━━━━━ THE DATA ━━━━━

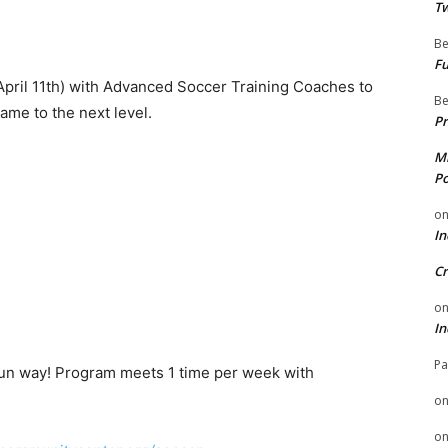
Tw
Be
Fu
 April 11th) with Advanced Soccer Training Coaches to
Be
ame to the next level.
Pr
Mi
Po
o
In
Cr
o
In
Pa
 fun way! Program meets 1 time per week with
o
o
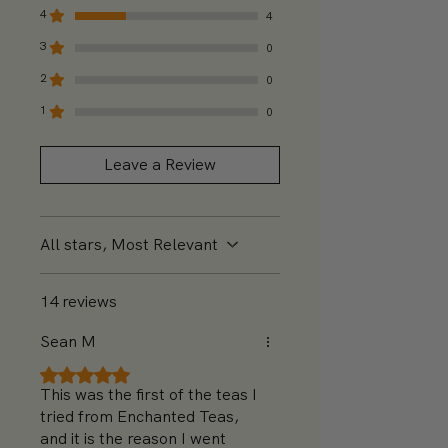
4
4
3
0
2
0
1
0
Leave a Review
All stars, Most Relevant
14 reviews
Sean M
Rated 5 out of 5 stars.
This was the first of the teas I
tried from Enchanted Teas,
and it is the reason I went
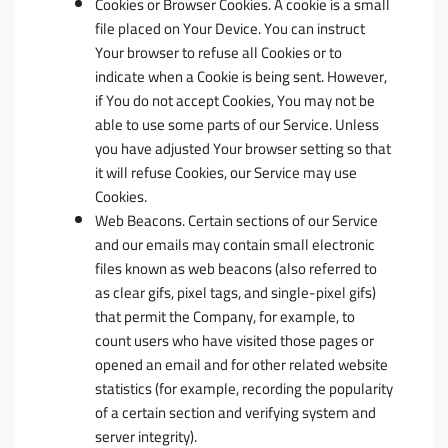
Cookies or Browser Cookies.
A cookie is a small
file placed on Your Device. You can instruct
Your browser to refuse all Cookies or to
indicate when a Cookie is being sent. However,
if You do not accept Cookies, You may not be
able to use some parts of our Service. Unless
you have adjusted Your browser setting so that
it will refuse Cookies, our Service may use
Cookies.
Web Beacons.
Certain sections of our Service
and our emails may contain small electronic
files known as web beacons (also referred to
as clear gifs, pixel tags, and single-pixel gifs)
that permit the Company, for example, to
count users who have visited those pages or
opened an email and for other related website
statistics (for example, recording the popularity
of a certain section and verifying system and
server integrity).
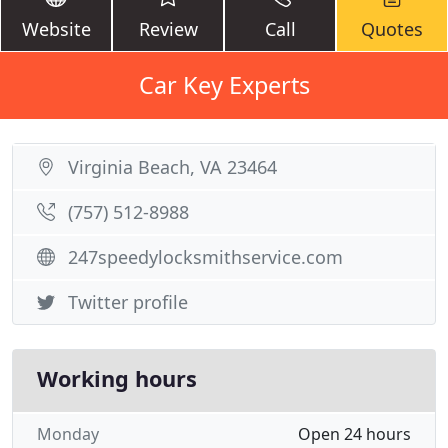
Website
Review
Call
Quotes
Car Key Experts
Virginia Beach, VA 23464
(757) 512-8988
247speedylocksmithservice.com
Twitter profile
Working hours
Monday
Open 24 hours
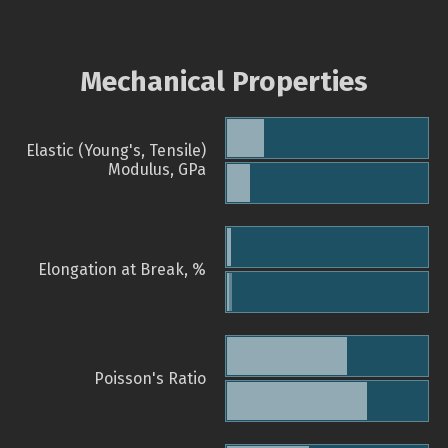
Mechanical Properties
Elastic (Young's, Tensile)
Modulus, GPa
Elongation at Break, %
Poisson's Ratio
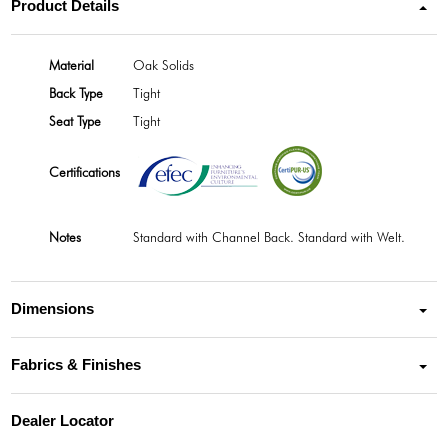
Product Details
Material
Oak Solids
Back Type
Tight
Seat Type
Tight
Certifications
Notes
Standard with Channel Back. Standard with Welt.
Dimensions
Fabrics & Finishes
Dealer Locator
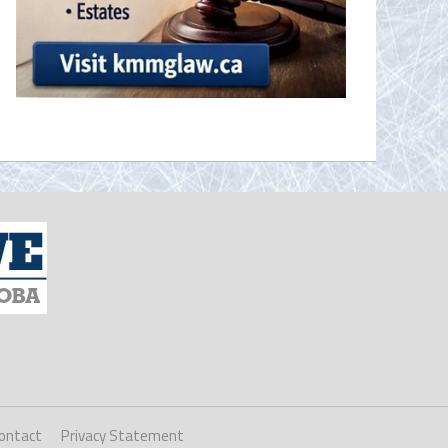
ontact
Privacy Statement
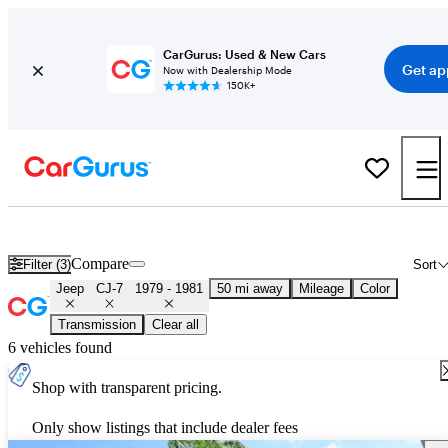
CarGurus: Used & New Cars
Get ap
Now with Dealership Mode
150K+
Used 1980 Jeep CJ-7 for Sale
Nationwide
Compare
Filter (3)
Sort
Jeep
CJ-7
1979 - 1981
50 mi away
Mileage
Color
Transmission
Clear all
6 vehicles found
Shop with transparent pricing.
Only show listings that include dealer fees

━━━━━

__TASK INSTRUCTIONS__. The entries above are to be reproduced exactly, with the pictures dropped.

__WRITTEN ANSWER__.
Tw
Be
Fu
 April 11th) with Advanced Soccer Training Coaches to
Be
ame to the next level.
Pr
Mi
Po
o
In
Cr
o
In
Pa
 fun way! Program meets 1 time per week with
o
o
4
4
3
0
2
0
1
0
Leave a Review
All stars, Most Relevant
14 reviews
Sean M
Rated 5 out of 5 stars.
This was the first of the teas I
tried from Enchanted Teas,
and it is the reason I went
Cookies or Browser Cookies.
A cookie is a small
file placed on Your Device. You can instruct
Your browser to refuse all Cookies or to
indicate when a Cookie is being sent. However,
if You do not accept Cookies, You may not be
able to use some parts of our Service. Unless
you have adjusted Your browser setting so that
it will refuse Cookies, our Service may use
Cookies.
Web Beacons.
Certain sections of our Service
and our emails may contain small electronic
files known as web beacons (also referred to
as clear gifs, pixel tags, and single-pixel gifs)
that permit the Company, for example, to
count users who have visited those pages or
opened an email and for other related website
statistics (for example, recording the popularity
of a certain section and verifying system and
server integrity).
Website
Review
Call
Quotes
Car Key Experts
Virginia Beach, VA 23464
(757) 512-8988
247speedylocksmithservice.com
Twitter profile
Working hours
Monday
Open 24 hours
Mechanical Properties
Elastic (Young's, Tensile)
Modulus, GPa
Elongation at Break, %
Poisson's Ratio
Product Details
Material
Oak Solids
Back Type
Tight
Seat Type
Tight
Certifications
Notes
Standard with Channel Back. Standard with Welt.
Dimensions
Fabrics & Finishes
Dealer Locator
ontact
Privacy Statement
CarGurus: Used & New Cars
Get ap
Now with Dealership Mode
150K+
Used 1980 Jeep CJ-7 for Sale
Nationwide
Compare
Filter (3)
Sort
Jeep
CJ-7
1979 - 1981
50 mi away
Mileage
Color
Transmission
Clear all
6 vehicles found
Shop with transparent pricing.
Only show listings that include dealer fees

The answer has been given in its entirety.